医療の発展に関する最近の話題としては、STAP細胞の発表がありました。
日本語では刺激惹起性多機能獲得細胞と言い、身体を構成するあらゆる細胞になる機能を持った細胞ということです。 ネイチャー紙に論文を発表したのが、理化学研究所の弱冠30歳の女性博士ということも話題の一つでした。 2012年にノーベル賞に輝いた山中教授のiPS細胞以上の成果だとも言われ、今後の医療の発展に、iPS細胞と並んで大きく貢献するだろうと期待されています。 医療の発展の歴史を遡ってみると、iPS細胞やSTAP細胞の発見のように、医療を大きく進化させることになるような発見がいくつもありました。

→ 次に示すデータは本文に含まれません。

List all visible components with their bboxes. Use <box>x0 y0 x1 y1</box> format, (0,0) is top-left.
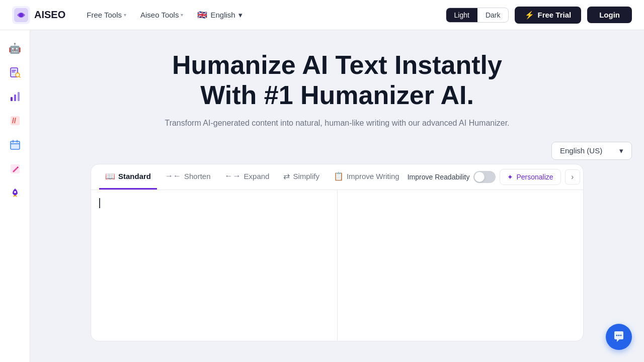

まず最初にあげられるのは、麻酔の発見です。 それ以前の外科治療は麻酔をしないでやっていたので、当然患者にとっては大きな苦痛で、失神してしまう人もいるほどでした。 助手は患者を押さえつけることができる屈強な力持ちが選ばれ、優秀な外科医とは、いかに手早く治療を済ますことができるかということでした。 世界で最初の麻酔は1846年のことと言われていますが、実はそれより40年も前に日本で花岡青洲によって行われています。 残念ながら世界に向けて発表されていないので、この事実は正式な記録としては残されていません。 この麻酔の発見が、外科治療を大きく変えることになったのは、容易に想像できることです。
次には顕微鏡の発明(1590年)があげられます。 顕微鏡の発明によって医療が発展に齎されたのは、血液循環の正しい理解と細菌の発見があります。 血液循環については、それまでの医学では身体の中を血液が流れ、動脈と静脈とがあることまでは分かっていましたが、動脈と静脈の間がどのようになっているのかが分かっていませんでした。
顕微鏡の発明によって、毛細血管の存在が発見され、血液循環が正しく理解されるようになったのです。 感染症については、何らかの病原体によって引き起こされるとは考えてはいましたが、それがどういうものかまでは分かってはいませんでした。 顕微鏡によって、細菌を直接見ることができ、その違いも分かるようになりました。 しかし細菌よりも小さなウイルスの発見は、電子顕微鏡が発明されてからのことになります。

三番目にはX線の発見(1895年)があります。 X線の発見以前は、身体の内部を調べるためには、切開するしか方法がありませんでした。 X線の発見によって身体の内部の様子が映し出され、この発見は衝撃的なニュースとして世界中に発信されます。 あまりに衝撃的であったために、病気でもないのに記念に手形や足のレントゲン写真を撮影する人が現れ、放射線による後遺症が出る人も出現したほどでした。 X線から現代のCTやMRIなどにつながり、治療の予備段階でなくてはならないものなのです。

このように発展を続けてきている医療ですが、その進歩は現在では医師免許を持たずとも応急処置を行えるまでになりました。 施設などでよく目にすると思いますがAEDと言います。
いきなり倒れて心肺停止状態になった人にとって一番大切な事はスピードです。 救急車を待っていては助からない可能性がどんどん高まってしまうなか、命をツナグものになります。
心配停止状態の人に電気ショックを与えるのはなかなか勇気のいると思ってしまいがちですが、最近ではAEDの進歩により講習を受けなくても誰にでも使えるようになりました。 恐れる心配がない理由として、機械を開けてからは全て音声案内をしてくれます。 さらに電気ショックを必要としているのかの判断もAEDがしてくれるので、必要がない人には作動しません。 なので、怖がらずにその状況に出くわした際は救ってあげる事だけを考えましょう。 もし自分がその状態になったとしたら、そういう人がいることを願うしかないのです。